Extracted data section start

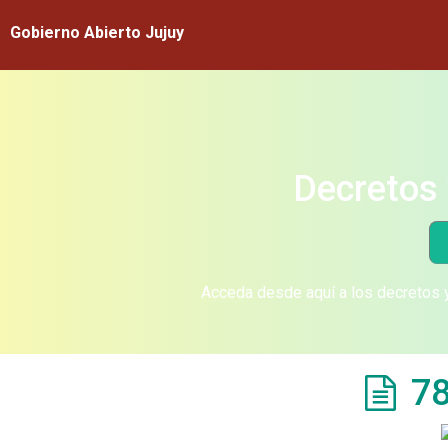
Gobierno Abierto Jujuy
Decretos 
Acceda desde aquí a los decretos y
78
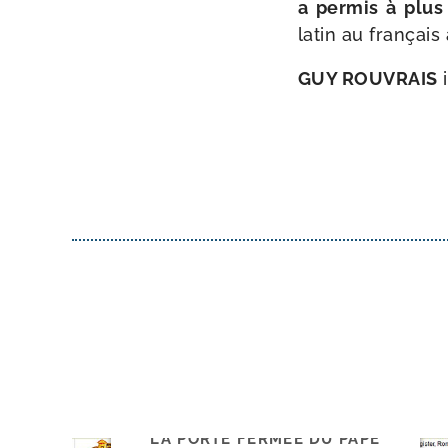
a per­mis à plus 
latin au fran­çai
GUY ROUVRAIS
i
LA PORTE FERMÉE DU PAPE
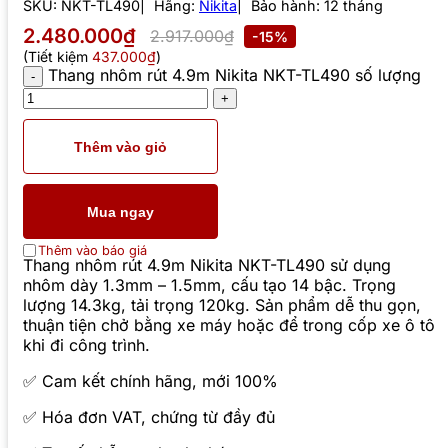
SKU:
NKT-TL490
Hãng:
Nikita
Bảo hành: 12 tháng
2.480.000₫
2.917.000₫
-15%
(Tiết kiệm
437.000₫
)
Thang nhôm rút 4.9m Nikita NKT-TL490 số lượng
Thêm vào giỏ
Mua ngay
Thêm vào báo giá
Thang nhôm rút 4.9m Nikita NKT-TL490 sử dụng
nhôm dày 1.3mm – 1.5mm, cấu tạo 14 bậc. Trọng
lượng 14.3kg, tải trọng 120kg. Sản phẩm dễ thu gọn,
thuận tiện chở bằng xe máy hoặc để trong cốp xe ô tô
khi đi công trình.
✅ Cam kết chính hãng, mới 100%
✅ Hóa đơn VAT, chứng từ đầy đủ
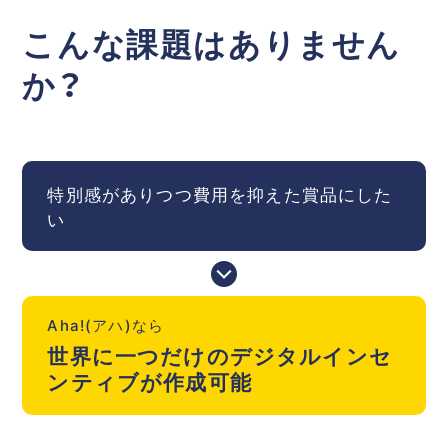
こんな課題はありません
か？
特別感がありつつ費用を抑えた賞品にした
い
Aha!(アハ)なら
世界に一つだけのデジタルインセ
ンティブが作成可能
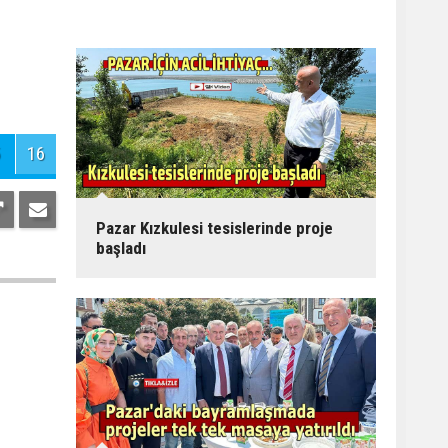
16
Pazar Kızkulesi tesislerinde proje
başladı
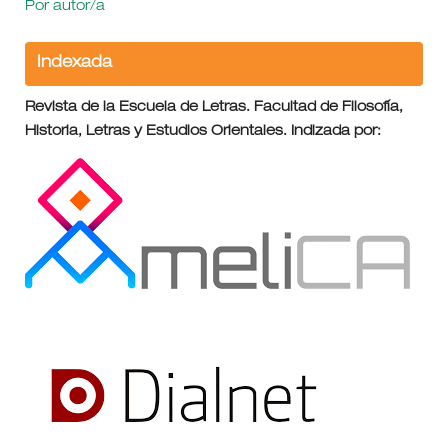
Por autor/a
Indexada
Revista de la Escuela de Letras. Facultad de Filosofía,
Historia, Letras y Estudios Orientales. Indizada por:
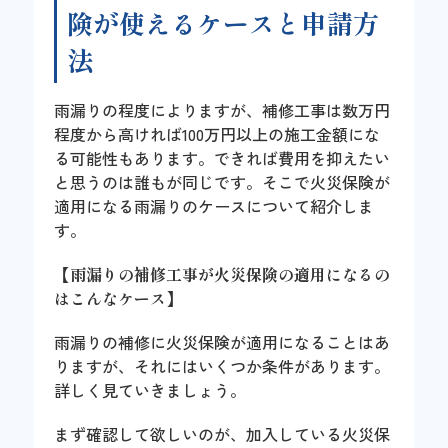
険が使えるケースと申請方
法
雨漏りの程度によりますが、補修工事は数万円
程度から高ければ100万円以上の施工金額にな
る可能性もあります。できれば費用を抑えたい
と思うのは誰もが同じです。そこで火災保険が
適用になる雨漏りのケースについて紹介しま
す。
【雨漏りの補修工事が火災保険の適用になるの
はこんなケース】
雨漏りの補修に火災保険が適用になることはあ
りますが、それにはいくつか条件があります。
詳しく見ていきましょう。
まず確認して欲しいのが、加入している火災保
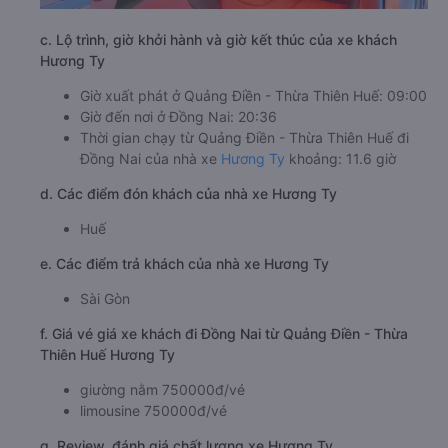
c. Lộ trình, giờ khởi hành và giờ kết thúc của xe khách
Hương Ty
Giờ xuất phát ở Quảng Điền - Thừa Thiên Huế: 09:00
Giờ đến nơi ở Đồng Nai: 20:36
Thời gian chạy từ Quảng Điền - Thừa Thiên Huế đi
Đồng Nai của nhà xe
Hương Ty
khoảng: 11.6 giờ
d. Các điểm đón khách của nhà xe Hương Ty
Huế
e. Các điểm trả khách của nhà xe Hương Ty
Sài Gòn
f. Giá vé giá xe khách đi Đồng Nai từ Quảng Điền - Thừa
Thiên Huế Hương Ty
giường nằm 750000đ/vé
limousine 750000đ/vé
g. Review, đánh giá chất lượng xe Hương Ty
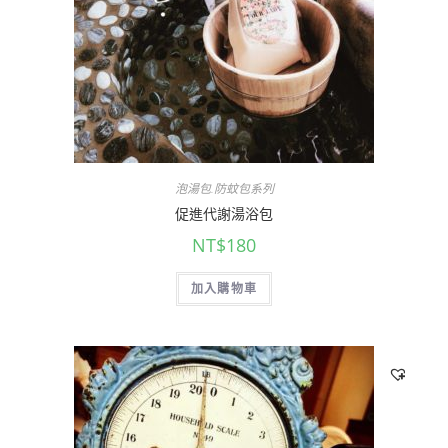
泡湯包.防蚊包系列
促進代謝湯浴包
NT$
180
加入購物車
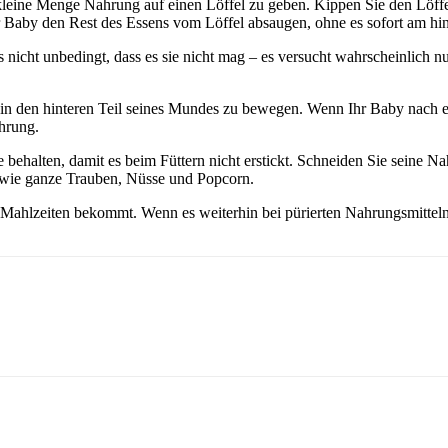
e kleine Menge Nahrung auf einen Löffel zu geben. Kippen Sie den Löff
 Baby den Rest des Essens vom Löffel absaugen, ohne es sofort am hin
icht unbedingt, dass es sie nicht mag – es versucht wahrscheinlich nur
e in den hinteren Teil seines Mundes zu bewegen. Wenn Ihr Baby nach
ahrung.
ge behalten, damit es beim Füttern nicht erstickt. Schneiden Sie seine N
, wie ganze Trauben, Nüsse und Popcorn.
ahlzeiten bekommt. Wenn es weiterhin bei pürierten Nahrungsmitteln 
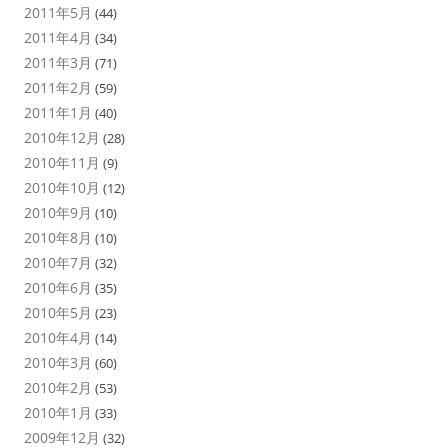
2011年5月
(44)
2011年4月
(34)
2011年3月
(71)
2011年2月
(59)
2011年1月
(40)
2010年12月
(28)
2010年11月
(9)
2010年10月
(12)
2010年9月
(10)
2010年8月
(10)
2010年7月
(32)
2010年6月
(35)
2010年5月
(23)
2010年4月
(14)
2010年3月
(60)
2010年2月
(53)
2010年1月
(33)
2009年12月
(32)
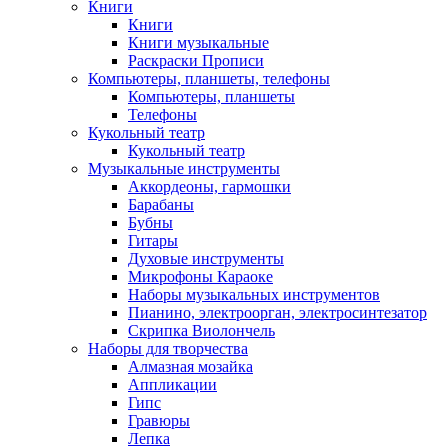
Книги
Книги
Книги музыкальные
Раскраски Прописи
Компьютеры, планшеты, телефоны
Компьютеры, планшеты
Телефоны
Кукольный театр
Кукольный театр
Музыкальные инструменты
Аккордеоны, гармошки
Барабаны
Бубны
Гитары
Духовые инструменты
Микрофоны Караоке
Наборы музыкальных инструментов
Пианино, электроорган, электросинтезатор
Скрипка Виолончель
Наборы для творчества
Алмазная мозайка
Аппликации
Гипс
Гравюры
Лепка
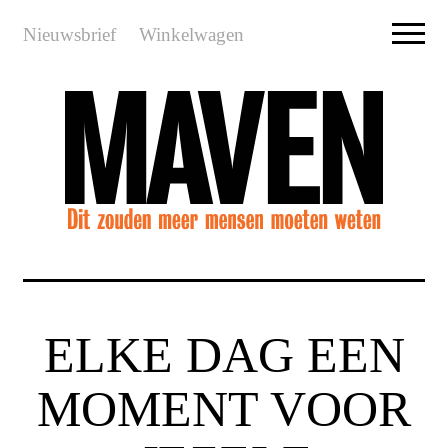
Nieuwsbrief
Winkelwagen
ELKE DAG EEN
MOMENT VOOR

Extracted data section end

_Instructions for the task_
Show each line in the entries that holds the string "Đồng".

_Answer space_
Giờ đến nơi ở Đồng Nai: 20:36
Đồng Nai của nhà xe
f. Giá vé giá xe khách đi Đồng Nai từ Quảng Điền - Thừa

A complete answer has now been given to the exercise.